I was crying then. Maybe it was the drink, maybe it was the low lights, maybe it was the end of the world. Maybe it was the loss of a childhood best friend, a person I’d felt such a strong connection with that now pretended not to notice me in the hallways. Maybe it was his stare, his blank face, the sadness in his eyes. He rested his palm on my hand and slowly curled his fingers around mine. He emanated warmth. Gently, he pulled me into him, into his chest, and I cried harder, as I laid there, my itchy dry skin against his slowly-dampening shirt, my salty tears staining him. He pushed my hair behind my ear and whispered, “It’s okay, man, it’s okay.” I sobbed. He laid back, into the bed.
And we stayed there.
I fell asleep and so did he.
He was one of those people I’d always wanted to apologize to, always wanted to say something to.

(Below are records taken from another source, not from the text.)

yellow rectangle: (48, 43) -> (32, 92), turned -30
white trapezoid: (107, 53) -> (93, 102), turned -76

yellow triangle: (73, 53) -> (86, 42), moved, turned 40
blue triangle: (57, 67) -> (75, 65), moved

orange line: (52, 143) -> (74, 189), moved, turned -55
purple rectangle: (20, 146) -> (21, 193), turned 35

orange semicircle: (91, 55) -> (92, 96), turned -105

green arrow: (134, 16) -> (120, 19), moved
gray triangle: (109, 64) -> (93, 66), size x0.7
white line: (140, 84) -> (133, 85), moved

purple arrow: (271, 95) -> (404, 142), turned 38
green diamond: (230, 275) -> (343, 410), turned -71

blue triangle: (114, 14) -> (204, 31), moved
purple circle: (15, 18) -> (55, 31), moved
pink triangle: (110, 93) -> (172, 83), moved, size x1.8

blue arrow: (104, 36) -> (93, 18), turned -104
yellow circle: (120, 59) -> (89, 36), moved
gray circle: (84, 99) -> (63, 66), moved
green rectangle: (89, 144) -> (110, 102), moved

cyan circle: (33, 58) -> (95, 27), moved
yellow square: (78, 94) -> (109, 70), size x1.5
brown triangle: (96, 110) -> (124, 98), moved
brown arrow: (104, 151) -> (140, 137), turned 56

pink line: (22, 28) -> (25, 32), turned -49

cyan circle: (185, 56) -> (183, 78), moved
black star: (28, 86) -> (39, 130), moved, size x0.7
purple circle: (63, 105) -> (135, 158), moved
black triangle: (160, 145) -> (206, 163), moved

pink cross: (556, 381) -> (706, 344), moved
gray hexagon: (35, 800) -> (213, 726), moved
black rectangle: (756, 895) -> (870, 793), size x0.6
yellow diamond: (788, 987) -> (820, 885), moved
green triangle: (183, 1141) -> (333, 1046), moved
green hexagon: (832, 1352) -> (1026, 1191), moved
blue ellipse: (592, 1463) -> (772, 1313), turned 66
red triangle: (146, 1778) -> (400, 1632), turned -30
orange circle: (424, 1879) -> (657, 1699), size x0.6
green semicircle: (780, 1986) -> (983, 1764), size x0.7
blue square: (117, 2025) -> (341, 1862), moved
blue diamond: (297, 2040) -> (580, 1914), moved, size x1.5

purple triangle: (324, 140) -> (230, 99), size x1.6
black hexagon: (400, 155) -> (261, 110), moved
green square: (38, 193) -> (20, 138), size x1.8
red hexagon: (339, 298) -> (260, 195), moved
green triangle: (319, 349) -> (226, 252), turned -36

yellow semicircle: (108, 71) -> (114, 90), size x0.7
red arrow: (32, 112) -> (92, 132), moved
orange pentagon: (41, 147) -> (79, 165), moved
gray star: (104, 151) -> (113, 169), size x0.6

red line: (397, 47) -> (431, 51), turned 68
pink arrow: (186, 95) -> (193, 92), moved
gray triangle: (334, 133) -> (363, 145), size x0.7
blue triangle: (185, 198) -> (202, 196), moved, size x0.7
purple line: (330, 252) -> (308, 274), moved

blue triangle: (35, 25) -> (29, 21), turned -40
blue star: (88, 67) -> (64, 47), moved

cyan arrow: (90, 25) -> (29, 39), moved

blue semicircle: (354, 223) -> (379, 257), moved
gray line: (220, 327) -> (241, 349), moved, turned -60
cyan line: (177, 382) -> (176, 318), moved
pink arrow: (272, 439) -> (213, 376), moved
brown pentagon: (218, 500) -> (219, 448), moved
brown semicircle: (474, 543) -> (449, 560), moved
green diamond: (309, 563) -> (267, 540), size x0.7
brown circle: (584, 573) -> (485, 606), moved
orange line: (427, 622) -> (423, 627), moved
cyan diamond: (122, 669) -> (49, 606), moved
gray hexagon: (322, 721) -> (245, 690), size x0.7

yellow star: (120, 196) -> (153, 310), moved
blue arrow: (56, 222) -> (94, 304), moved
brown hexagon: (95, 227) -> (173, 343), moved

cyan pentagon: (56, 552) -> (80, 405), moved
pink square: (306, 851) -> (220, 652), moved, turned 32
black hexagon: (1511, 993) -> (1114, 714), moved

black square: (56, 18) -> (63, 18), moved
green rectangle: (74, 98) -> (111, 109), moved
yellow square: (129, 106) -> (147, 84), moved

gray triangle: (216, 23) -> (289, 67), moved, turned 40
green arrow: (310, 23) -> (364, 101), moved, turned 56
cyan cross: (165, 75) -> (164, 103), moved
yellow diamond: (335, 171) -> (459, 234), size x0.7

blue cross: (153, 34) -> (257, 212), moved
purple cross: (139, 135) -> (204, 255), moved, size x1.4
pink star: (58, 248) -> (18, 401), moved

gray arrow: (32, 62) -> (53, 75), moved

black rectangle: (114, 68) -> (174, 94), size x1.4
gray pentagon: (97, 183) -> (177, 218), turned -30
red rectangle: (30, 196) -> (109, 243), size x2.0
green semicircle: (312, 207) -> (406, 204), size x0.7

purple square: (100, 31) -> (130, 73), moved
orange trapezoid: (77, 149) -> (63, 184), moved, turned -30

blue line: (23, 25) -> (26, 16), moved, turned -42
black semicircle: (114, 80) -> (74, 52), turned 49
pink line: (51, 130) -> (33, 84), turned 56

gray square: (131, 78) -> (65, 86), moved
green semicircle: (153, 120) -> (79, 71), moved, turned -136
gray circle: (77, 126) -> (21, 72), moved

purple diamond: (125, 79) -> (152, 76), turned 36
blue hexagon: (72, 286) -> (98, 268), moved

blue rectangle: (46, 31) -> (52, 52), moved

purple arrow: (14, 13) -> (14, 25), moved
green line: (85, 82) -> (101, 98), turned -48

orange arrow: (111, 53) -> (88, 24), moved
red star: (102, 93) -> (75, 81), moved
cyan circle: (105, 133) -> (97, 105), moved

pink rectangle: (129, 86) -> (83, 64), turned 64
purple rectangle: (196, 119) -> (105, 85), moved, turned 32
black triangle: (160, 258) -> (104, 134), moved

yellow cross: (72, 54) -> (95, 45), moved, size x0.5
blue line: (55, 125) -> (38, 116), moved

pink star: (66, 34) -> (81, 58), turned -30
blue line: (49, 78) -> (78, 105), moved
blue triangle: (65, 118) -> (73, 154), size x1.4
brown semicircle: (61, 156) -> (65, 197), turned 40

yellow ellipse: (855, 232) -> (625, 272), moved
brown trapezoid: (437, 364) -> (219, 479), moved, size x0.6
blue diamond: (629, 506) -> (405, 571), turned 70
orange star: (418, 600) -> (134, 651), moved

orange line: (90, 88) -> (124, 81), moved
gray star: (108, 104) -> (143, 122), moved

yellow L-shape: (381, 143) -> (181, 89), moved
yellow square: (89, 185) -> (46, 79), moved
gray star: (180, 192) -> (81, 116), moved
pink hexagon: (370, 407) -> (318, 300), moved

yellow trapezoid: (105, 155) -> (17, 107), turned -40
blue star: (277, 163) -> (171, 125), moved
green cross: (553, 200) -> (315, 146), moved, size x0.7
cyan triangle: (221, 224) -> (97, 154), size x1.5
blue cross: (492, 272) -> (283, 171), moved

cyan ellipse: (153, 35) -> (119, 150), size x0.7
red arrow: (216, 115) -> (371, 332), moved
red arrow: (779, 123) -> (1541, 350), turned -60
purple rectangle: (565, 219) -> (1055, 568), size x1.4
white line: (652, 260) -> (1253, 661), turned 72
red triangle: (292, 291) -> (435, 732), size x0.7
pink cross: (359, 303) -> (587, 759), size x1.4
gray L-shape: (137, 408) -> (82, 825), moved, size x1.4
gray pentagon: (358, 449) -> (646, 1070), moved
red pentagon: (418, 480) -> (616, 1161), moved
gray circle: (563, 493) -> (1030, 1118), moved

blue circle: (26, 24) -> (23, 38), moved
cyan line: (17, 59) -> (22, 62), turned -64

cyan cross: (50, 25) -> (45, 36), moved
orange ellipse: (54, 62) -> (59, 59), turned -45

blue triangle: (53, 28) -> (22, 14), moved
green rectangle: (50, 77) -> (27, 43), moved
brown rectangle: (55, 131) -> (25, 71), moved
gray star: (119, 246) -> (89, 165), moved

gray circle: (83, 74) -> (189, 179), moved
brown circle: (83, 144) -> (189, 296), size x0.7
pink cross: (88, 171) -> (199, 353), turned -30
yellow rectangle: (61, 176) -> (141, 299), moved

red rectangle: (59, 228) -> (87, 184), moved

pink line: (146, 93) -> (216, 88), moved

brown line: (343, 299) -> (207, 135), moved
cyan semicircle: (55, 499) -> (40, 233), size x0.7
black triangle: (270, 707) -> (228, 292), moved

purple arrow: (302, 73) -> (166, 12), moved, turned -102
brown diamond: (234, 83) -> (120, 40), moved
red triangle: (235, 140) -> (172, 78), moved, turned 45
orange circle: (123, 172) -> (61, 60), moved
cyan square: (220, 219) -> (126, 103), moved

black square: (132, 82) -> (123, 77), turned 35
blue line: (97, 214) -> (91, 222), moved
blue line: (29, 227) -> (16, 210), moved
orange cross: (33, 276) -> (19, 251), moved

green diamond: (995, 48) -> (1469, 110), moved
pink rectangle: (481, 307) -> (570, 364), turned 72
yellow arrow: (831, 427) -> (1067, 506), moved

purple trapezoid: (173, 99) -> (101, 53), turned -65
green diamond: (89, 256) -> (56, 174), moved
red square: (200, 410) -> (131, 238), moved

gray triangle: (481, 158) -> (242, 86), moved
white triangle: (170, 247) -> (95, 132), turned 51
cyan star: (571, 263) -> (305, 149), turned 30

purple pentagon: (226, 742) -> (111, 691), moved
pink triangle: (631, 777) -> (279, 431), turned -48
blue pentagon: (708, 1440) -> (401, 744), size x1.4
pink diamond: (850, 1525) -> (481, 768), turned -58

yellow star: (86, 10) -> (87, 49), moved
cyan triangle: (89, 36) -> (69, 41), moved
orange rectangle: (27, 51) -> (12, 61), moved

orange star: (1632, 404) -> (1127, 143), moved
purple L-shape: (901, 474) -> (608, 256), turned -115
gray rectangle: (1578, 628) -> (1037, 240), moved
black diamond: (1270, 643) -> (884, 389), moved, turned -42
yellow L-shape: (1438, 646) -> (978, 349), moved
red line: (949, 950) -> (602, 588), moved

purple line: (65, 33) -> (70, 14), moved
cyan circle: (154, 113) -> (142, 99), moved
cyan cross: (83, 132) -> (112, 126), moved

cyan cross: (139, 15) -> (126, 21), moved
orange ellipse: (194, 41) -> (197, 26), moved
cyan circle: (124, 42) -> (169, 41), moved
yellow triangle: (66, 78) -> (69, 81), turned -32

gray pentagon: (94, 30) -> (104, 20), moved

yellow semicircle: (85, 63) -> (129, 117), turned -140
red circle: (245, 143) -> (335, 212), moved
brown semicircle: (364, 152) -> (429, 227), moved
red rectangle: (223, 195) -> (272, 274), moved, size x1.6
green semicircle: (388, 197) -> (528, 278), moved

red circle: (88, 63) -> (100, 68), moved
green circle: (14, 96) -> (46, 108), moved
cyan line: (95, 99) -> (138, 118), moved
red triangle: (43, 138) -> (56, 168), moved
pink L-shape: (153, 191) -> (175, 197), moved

We’d grown apart many years ago but he still had a prominent place in my heart. And when he whispered, “I forgive you,” I smiled against his warmth, and I raised my hand to his cheek and felt its quiet wetness on my cold fingers. He didn’t move. He didn’t make a noise. I was too scared to ask him if he ever thought of me, nowadays, so I drifted back into the guest bedroom’s peacefulness.
And, when I woke up, I gathered my things and left the cabin. I didn’t say goodbye, I didn’t call Maddie, I didn’t turn on my phone. I just got in the car and backed out of the driveway. I could still smell him on me.
The snow had stuck, that night.
I listened to a soft song, one I had added to my playlist almost a year ago now, after watching a movie that changed my life. A movie that reminded me of him. I didn’t sing along; instead, I remembered.